* **Extracted records**

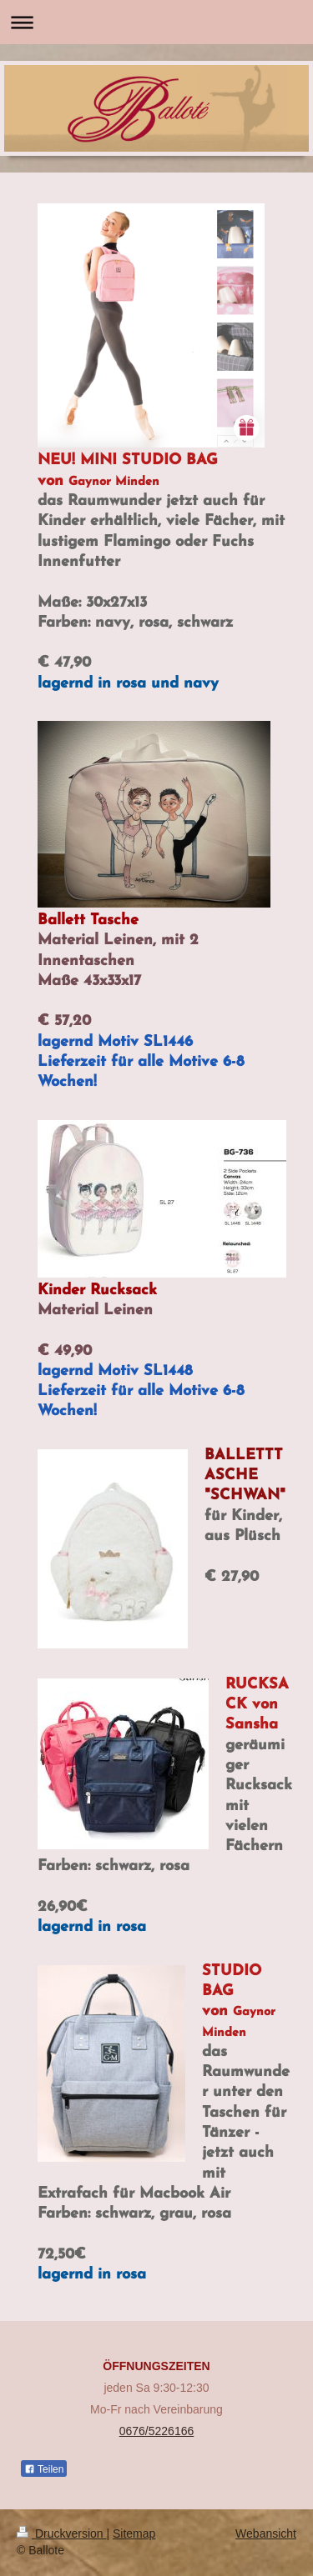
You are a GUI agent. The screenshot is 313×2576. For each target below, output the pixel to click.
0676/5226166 (156, 2431)
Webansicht (265, 2533)
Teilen (43, 2469)
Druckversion (61, 2533)
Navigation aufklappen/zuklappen (156, 22)
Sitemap (134, 2533)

* **Activity**
When printing the entries, leave out the images and keep everything else exact.

* **The completed task**
You are a GUI agent. The screenshot is 313×2576. For each target below, output the pixel to click.
0676/5226166 (156, 2431)
Webansicht (265, 2533)
Teilen (43, 2469)
Druckversion (61, 2533)
Navigation aufklappen/zuklappen (156, 22)
Sitemap (134, 2533)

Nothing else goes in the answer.